By Barry Federovitch
For the Chris Murray Report
When it comes to upsets, you will be hard pressed to find one historically more unlikely this season than Sunday’s Tampa Bay win over Pittsburgh.
Think that’s an overstatement?
Consider: the Steelers’ highest winning percentage against any franchise in the league before Sunday? .889 against the Bucs. Before the 27-24 shocker, the Bucs had not beaten the Steelers in 16 years (a 16-3 defensive struggle in Tampa late in the 1998 season). The Bucs were 1-8 all-time against the Steelers and were 0-3 in Pittsburgh.
A small sample size for sure. But Steelers-Bucs was the definition of a one-sided rivalry; late in 1976, when the expansion Bucs were arguably the worst team of all-time, they faced the Steel Curtain defense in Pittsburgh at the peak of its powers … And the results were predictable. Pittsburgh won 42-0 in a game that easily could have been 70-0. In the two games in Pittsburgh that followed, the Bucs not only didn’t win, but failed to score a touchdown, getting outscored 79-15 before Sunday.
Talk about putrid. Five field goals in 12 quarters in Pittsburgh. An average of 198 yards total offense in those three games or barely more than half the 350 the Bucs put up Sunday.
Had the Steelers known any of this they could be forgiven for being overconfident, particularly when they still had the lead in the fourth quarter. With Dick LeBeau as defensive coordinator at home, the Steelers were 65-0 when leading in the fourth quarter before Mike Glennon’s five-yard touchdown toss to a diving Vincent Jackson with seven seconds left.
This not only gave the Bucs the most points they have ever scored in a game against the Steelers, but marked only the third time they ever managed to score more than 16 against them.

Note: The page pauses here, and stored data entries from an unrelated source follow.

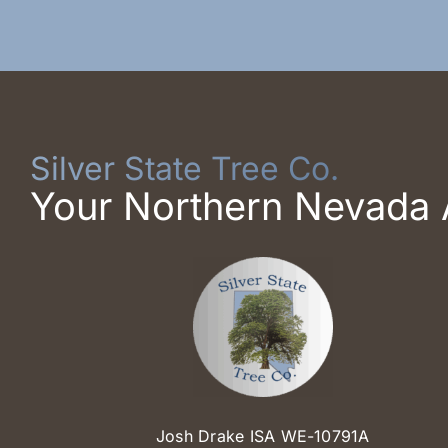
Silver State Tree Co.
Your Northern Nevada 
Josh Drake ISA WE-10791A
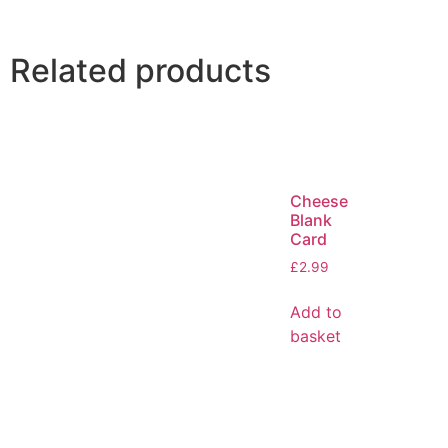
Related products
Cheese
Blank
Card
£
2.99
Add to
basket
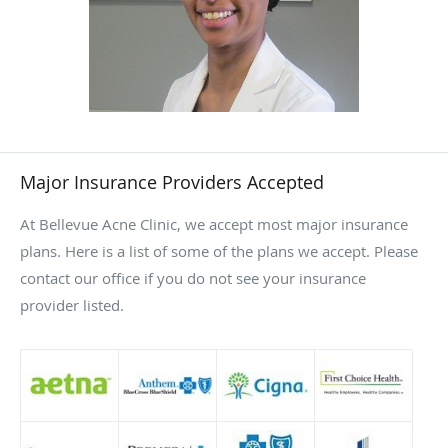
hives, and rosacea. She’ll always work in collaboration with
you to create treatment plans that help you achieve your
goals for clear, healthy skin.
Major Insurance Providers Accepted
At Bellevue Acne Clinic, we accept most major insurance
plans. Here is a list of some of the plans we accept. Please
contact our office if you do not see your insurance
provider listed.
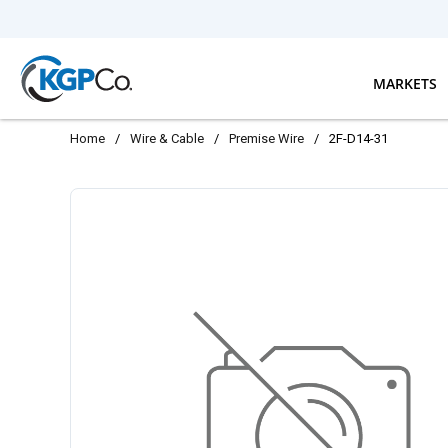
Skip to main content
MARKETS
Home
/
Wire & Cable
/
Premise Wire
/
2F-D14-31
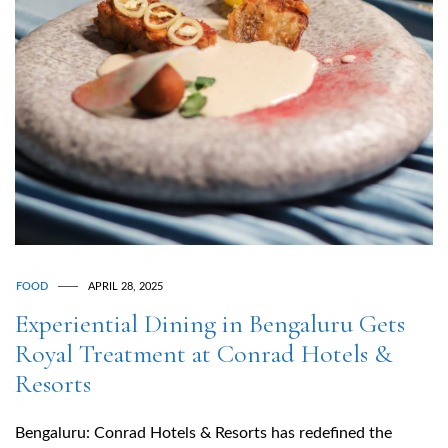
FOOD
APRIL 28, 2025
Experiential Dining in Bengaluru Gets
Royal Treatment at Conrad Hotels &
Resorts
Bengaluru: Conrad Hotels & Resorts has redefined the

Fox producers were so sure that the Bucs wouldn’t win that with 1:35 to go they took a page out of NBC prematurely congratulating the Boston Red Sox for winning the 1986 World Series over the New York Mets; Fox flashed the graphic that NFL teams that start 3-1 make the playoffs 65 percent of the time and had Steelers 3-1 in bold underneath the stat.

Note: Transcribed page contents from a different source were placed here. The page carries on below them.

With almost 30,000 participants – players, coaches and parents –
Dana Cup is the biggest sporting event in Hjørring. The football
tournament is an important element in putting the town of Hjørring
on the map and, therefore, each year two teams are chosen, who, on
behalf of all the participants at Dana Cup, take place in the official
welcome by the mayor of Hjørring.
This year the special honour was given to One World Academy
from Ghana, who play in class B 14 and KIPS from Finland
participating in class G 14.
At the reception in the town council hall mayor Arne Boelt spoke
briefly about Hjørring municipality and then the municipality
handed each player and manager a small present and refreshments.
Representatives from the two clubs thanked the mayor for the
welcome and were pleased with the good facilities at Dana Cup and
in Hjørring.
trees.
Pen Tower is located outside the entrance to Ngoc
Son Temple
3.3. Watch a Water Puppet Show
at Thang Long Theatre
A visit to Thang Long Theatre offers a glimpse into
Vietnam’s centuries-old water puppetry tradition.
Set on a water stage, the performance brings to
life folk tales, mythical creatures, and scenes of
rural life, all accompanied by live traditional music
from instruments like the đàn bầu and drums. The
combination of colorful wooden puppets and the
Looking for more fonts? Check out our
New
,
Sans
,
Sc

Talk about a kiss of death.
In the bigger picture what will this mean? Maybe more for the Steelers than the Bucs, who must travel to New Orleans in Week Five. But if you’re Tampa Bay coach Lovie Smith, could you ask for a more dramatic turnaround in 10 days following the humiliating 56-14 demolition at Atlanta?
When all three NFC South teams also lost on Sunday, it marked the first time in 106 games, going back to Game 10 of the 2007 season when the Bucs won and gained a game on all three division rivals. That’s pre-Greg Schiano, pre-Raheem Morris, going back to Jon Gruden’s next-to-last season in Tampa.
Since no one in the division owns a winning record, the Bucs, who entered Sunday with a minus-50 point differential, are back to within a game of first place and can move into a tie for the top spot with a win and losses by injury-riddled Carolina and Atlanta.
Not that the Bucs have had much of a chance to gain ground on anyone of late before Sunday, they were 11-34 over their previous 45 games. That’s not just a little slump; it’s the Bucs’ worst 45-game stretch since the Ray Perkins-Leeman Bennett days more than a quarter century ago.
And the Steelers against NFC South opponents? The polar opposite.
Fresh off a romp over the defending division champion Panthers, Pittsburgh was 32-11-1 all-time against the four NFC South teams. The majority of those 44 games weren’t scoring shootouts either; only seven times did teams that are now part of the NFC South score as many as 27 points in a game … And only twice ever in Pittsburgh (in a history that goes back to 1966).
One-game aberration? Fluke or change in longstanding trend? We will leave that for another day.
But to the Bucs’ delight and Steelers’ dismay, Sunday’s game turned history on its ear.